#### [Requirement]
Among the entries that follow, some lines contain the word "летняя". Show all of them.

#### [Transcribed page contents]
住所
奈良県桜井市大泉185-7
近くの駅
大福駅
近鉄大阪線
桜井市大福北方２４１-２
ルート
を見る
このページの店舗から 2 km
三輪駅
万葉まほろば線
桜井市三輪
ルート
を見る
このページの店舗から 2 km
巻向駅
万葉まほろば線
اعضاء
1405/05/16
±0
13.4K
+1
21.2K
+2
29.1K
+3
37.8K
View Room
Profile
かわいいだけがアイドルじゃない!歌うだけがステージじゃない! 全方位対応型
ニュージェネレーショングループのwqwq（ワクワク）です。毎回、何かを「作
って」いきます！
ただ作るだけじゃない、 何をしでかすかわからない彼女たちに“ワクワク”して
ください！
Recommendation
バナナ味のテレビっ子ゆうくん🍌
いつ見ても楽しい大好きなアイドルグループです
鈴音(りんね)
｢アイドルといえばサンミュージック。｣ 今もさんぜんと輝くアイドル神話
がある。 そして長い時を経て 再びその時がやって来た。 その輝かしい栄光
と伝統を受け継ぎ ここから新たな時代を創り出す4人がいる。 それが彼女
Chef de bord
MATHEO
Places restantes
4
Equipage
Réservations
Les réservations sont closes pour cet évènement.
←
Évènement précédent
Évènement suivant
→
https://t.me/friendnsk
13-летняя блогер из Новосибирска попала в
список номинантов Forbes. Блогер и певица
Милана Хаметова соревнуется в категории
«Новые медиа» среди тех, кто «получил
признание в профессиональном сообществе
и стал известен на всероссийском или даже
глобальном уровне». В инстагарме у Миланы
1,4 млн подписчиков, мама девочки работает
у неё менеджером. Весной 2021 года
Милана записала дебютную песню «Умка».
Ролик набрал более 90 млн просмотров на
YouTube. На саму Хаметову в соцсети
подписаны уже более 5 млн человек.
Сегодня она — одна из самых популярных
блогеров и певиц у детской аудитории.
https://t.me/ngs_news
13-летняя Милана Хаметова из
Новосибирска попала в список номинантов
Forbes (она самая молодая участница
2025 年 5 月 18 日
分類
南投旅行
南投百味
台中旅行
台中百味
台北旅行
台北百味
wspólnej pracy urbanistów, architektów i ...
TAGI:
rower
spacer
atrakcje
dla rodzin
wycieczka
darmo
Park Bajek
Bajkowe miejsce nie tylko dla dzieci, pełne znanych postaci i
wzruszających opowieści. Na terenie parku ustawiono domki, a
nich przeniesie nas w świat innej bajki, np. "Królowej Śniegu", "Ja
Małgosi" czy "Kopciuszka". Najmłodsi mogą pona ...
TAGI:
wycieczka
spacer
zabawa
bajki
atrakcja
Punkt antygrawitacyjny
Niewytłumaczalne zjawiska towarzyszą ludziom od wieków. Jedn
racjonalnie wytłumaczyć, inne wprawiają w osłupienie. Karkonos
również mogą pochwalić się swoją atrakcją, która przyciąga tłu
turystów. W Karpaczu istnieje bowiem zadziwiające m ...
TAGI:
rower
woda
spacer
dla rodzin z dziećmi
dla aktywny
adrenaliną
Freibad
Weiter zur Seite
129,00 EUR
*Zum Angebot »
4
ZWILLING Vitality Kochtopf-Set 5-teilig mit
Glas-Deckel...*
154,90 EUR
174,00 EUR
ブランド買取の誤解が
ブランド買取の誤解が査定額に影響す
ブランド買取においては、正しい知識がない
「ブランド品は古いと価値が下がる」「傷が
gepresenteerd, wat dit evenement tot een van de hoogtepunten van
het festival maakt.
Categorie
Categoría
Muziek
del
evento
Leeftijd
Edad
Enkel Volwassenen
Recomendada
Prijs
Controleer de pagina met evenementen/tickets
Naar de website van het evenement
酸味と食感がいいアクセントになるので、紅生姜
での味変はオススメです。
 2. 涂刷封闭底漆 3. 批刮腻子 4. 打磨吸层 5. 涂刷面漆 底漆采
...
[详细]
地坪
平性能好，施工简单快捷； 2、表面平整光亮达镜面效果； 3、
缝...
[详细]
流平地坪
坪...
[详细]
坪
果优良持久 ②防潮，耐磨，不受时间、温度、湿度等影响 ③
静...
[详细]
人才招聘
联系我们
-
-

#### [Response area]
13-летняя блогер из Новосибирска попала в
13-летняя Милана Хаметова из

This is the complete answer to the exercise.